Overview of DITA and XML

The Darwin Information Typing Architecture (DITA) is a framework for authoring and publishing documentation using Extensible Markup Language (XML). XML is the markup language that includes the tags used to create links to websites, bold or italicize text, or create lists. The basic structure of a document includes several files: ditamap, concept, task, and reference that are the code and content to produce a document. These files are then transformed, or published, to create the output in various formats such as XHTML or PDF.

A brief explanation of each file type:

File Type Function
Ditamap Includes the document title, builds the document’s structure, and contains links to the concept, task, and reference files that create the complete document.
Concept The document’s overview, purpose, or description.
Task There can be one or several task files that include the procedures to complete a task. Each task file should contain the steps to complete one task.
Reference Usually contains the document’s revision history or information such as a bibliography to cite sources.

Single-source and Content reuse are two advantages of DITA. With single-source, a writer creates the code and content once, and then transforms the content into XHTML, PDF, or a Linux man page.

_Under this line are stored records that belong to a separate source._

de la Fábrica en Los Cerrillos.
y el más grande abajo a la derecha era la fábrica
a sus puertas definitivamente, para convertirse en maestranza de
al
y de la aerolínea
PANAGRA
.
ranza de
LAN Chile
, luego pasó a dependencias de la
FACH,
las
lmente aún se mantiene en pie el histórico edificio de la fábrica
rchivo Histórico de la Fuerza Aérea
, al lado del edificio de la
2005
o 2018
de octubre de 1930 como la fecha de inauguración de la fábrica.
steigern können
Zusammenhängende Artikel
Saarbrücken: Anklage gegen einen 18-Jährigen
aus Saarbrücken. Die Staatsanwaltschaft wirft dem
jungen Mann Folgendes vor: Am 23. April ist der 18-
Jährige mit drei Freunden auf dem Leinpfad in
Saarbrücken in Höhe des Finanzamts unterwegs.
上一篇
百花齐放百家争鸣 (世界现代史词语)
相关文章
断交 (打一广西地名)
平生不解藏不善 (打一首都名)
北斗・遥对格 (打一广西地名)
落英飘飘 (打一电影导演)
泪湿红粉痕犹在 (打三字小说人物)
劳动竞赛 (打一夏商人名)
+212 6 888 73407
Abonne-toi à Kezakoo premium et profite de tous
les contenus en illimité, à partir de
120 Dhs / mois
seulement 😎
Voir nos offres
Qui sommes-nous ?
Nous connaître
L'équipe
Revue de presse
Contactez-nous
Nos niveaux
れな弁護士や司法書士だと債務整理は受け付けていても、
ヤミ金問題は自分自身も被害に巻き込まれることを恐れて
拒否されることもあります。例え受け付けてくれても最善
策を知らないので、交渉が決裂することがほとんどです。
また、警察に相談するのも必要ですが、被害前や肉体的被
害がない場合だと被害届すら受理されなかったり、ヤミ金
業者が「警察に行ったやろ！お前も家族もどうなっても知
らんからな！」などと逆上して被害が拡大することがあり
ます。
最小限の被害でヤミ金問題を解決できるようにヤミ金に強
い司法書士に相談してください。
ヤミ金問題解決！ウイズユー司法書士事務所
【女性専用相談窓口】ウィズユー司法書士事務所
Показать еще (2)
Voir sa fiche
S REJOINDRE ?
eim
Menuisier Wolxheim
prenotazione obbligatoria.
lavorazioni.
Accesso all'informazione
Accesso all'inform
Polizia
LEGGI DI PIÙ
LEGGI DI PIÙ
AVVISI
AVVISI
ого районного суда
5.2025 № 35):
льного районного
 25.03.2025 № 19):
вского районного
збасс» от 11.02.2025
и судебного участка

The ability to reuse content saves development time because task files that are already written and edited can be reused by simply creating a link in another document’s ditamap. Another benefit is that when content is revised, it only needs to be changed once.

For example, a task file that contains a procedure about how to save a file is used in the ditamaps of several software manuals. The developer updates the software and changes how a file is saved. The technical writer updates the task file with the new procedure. The ditamaps for each manual is transformed and the manual contains the updated procedure.

If you are familiar with the Linux command line or using text editors, you should feel comfortable using an application such as the Oxygen XML Editor. The XML files are text based, but the application is context sensitive. The advantage is that when you begin typing an XML tag, the application will display a menu that you can click to select the tag, that inserts the tag’s structure into your file. If the tag cannot be used in the section of code you are working in, there are error messages and visual queues that alert you of the problem.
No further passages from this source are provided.